* [Records to use]
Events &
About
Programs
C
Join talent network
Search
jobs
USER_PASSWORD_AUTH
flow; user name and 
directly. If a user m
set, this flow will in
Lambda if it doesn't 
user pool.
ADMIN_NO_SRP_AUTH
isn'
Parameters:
--
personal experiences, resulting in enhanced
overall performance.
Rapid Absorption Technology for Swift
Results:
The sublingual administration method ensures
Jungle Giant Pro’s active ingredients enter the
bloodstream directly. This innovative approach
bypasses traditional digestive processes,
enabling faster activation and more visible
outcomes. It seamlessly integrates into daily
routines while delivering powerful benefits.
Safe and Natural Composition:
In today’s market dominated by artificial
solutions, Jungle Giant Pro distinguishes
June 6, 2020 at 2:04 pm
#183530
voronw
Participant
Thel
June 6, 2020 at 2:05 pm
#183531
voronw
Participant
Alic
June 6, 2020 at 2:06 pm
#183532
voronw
...
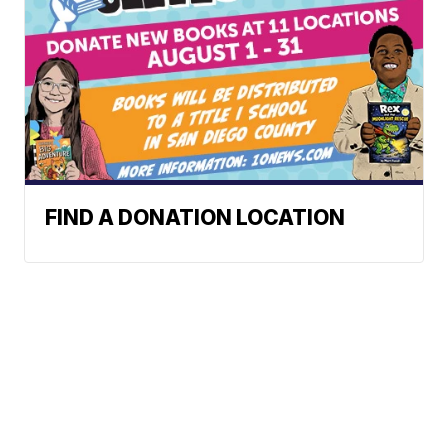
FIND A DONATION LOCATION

* [Work request]
Report each line above containing the string "directly".

* [Response area]
directly. If a user m
bloodstream directly. This innovative approach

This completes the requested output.